_WHAT YOU ARE ASKED TO DO_
With all pictures excluded, restate the records that follow exactly as written.

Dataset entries
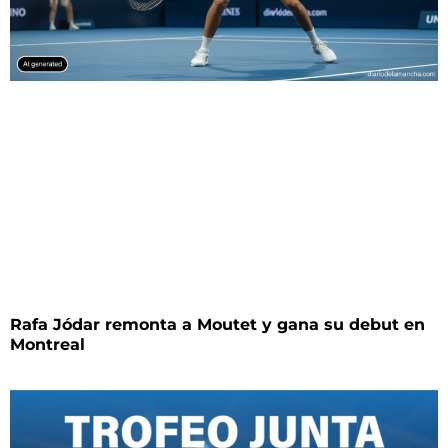
Rafa Jódar remonta a Moutet y gana su debut en
Montreal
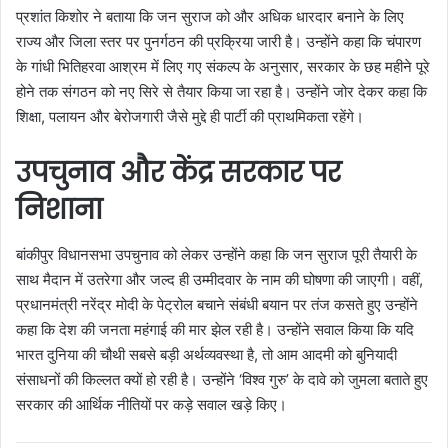
प्रशांत किशोर ने बताया कि जन सुराज को और अधिक धारदार बनाने के लिए
राज्य और जिला स्तर पर पुनर्गठन की प्रक्रिया जारी है। उन्होंने कहा कि चंपारण
के गांधी भितिहरवा आश्रम में लिए गए संकल्प के अनुसार, सरकार के छह महीने पूरे
होने तक संगठन को नए सिरे से तैयार किया जा रहा है। उन्होंने जोर देकर कहा कि
शिक्षा, पलायन और बेरोजगारी जैसे मुद्दे ही पार्टी की प्राथमिकता रहेंगे।
उपचुनाव और केंद्र सरकार पर
निशाना
बांकीपुर विधानसभा उपचुनाव को लेकर उन्होंने कहा कि जन सुराज पूरी तैयारी के
साथ मैदान में उतरेगा और जल्द ही उम्मीदवार के नाम की घोषणा की जाएगी। वहीं,
प्रधानमंत्री नरेंद्र मोदी के पेट्रोल बचाने संबंधी बयान पर तंज कसते हुए उन्होंने
कहा कि देश की जनता महंगाई की मार झेल रही है। उन्होंने सवाल किया कि यदि
भारत दुनिया की चौथी सबसे बड़ी अर्थव्यवस्था है, तो आम आदमी को बुनियादी
संसाधनों की किल्लत क्यों हो रही है। उन्होंने ‘विश्व गुरु’ के दावे को जुमला बताते हुए
सरकार की आर्थिक नीतियों पर कड़े सवाल खड़े किए।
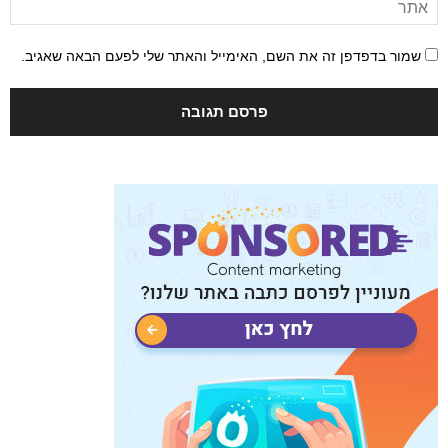
שמור בדפדפן זה את השם, האימייל והאתר שלי לפעם הבאה שאגיב.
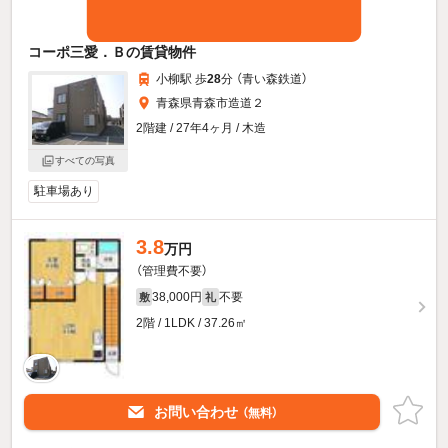
コーポ三愛．Ｂの賃貸物件
小柳駅 歩
28
分 （青い森鉄道）
青森県青森市造道２
2階建 / 27年4ヶ月 / 木造
すべての写真
駐車場あり
3.8
万円
（管理費不要）
38,000円
不要
敷
礼
2階 / 1LDK / 37.26㎡
お問い合わせ
（無料）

_SOLVED PROBLEM_
Rafa Jódar remonta a Moutet y gana su debut en
Montreal
प्रशांत किशोर ने बताया कि जन सुराज को और अधिक धारदार बनाने के लिए
राज्य और जिला स्तर पर पुनर्गठन की प्रक्रिया जारी है। उन्होंने कहा कि चंपारण
के गांधी भितिहरवा आश्रम में लिए गए संकल्प के अनुसार, सरकार के छह महीने पूरे
होने तक संगठन को नए सिरे से तैयार किया जा रहा है। उन्होंने जोर देकर कहा कि
शिक्षा, पलायन और बेरोजगारी जैसे मुद्दे ही पार्टी की प्राथमिकता रहेंगे।
उपचुनाव और केंद्र सरकार पर
निशाना
बांकीपुर विधानसभा उपचुनाव को लेकर उन्होंने कहा कि जन सुराज पूरी तैयारी के
साथ मैदान में उतरेगा और जल्द ही उम्मीदवार के नाम की घोषणा की जाएगी। वहीं,
प्रधानमंत्री नरेंद्र मोदी के पेट्रोल बचाने संबंधी बयान पर तंज कसते हुए उन्होंने
कहा कि देश की जनता महंगाई की मार झेल रही है। उन्होंने सवाल किया कि यदि
भारत दुनिया की चौथी सबसे बड़ी अर्थव्यवस्था है, तो आम आदमी को बुनियादी
संसाधनों की किल्लत क्यों हो रही है। उन्होंने ‘विश्व गुरु’ के दावे को जुमला बताते हुए
सरकार की आर्थिक नीतियों पर कड़े सवाल खड़े किए।
שמור בדפדפן זה את השם, האימייל והאתר שלי לפעם הבאה שאגיב.
コーポ三愛．Ｂの賃貸物件
小柳駅 歩
28
分 （青い森鉄道）
青森県青森市造道２
2階建 / 27年4ヶ月 / 木造
すべての写真
駐車場あり
3.8
万円
（管理費不要）
38,000円
不要
敷
礼
2階 / 1LDK / 37.26㎡
お問い合わせ
（無料）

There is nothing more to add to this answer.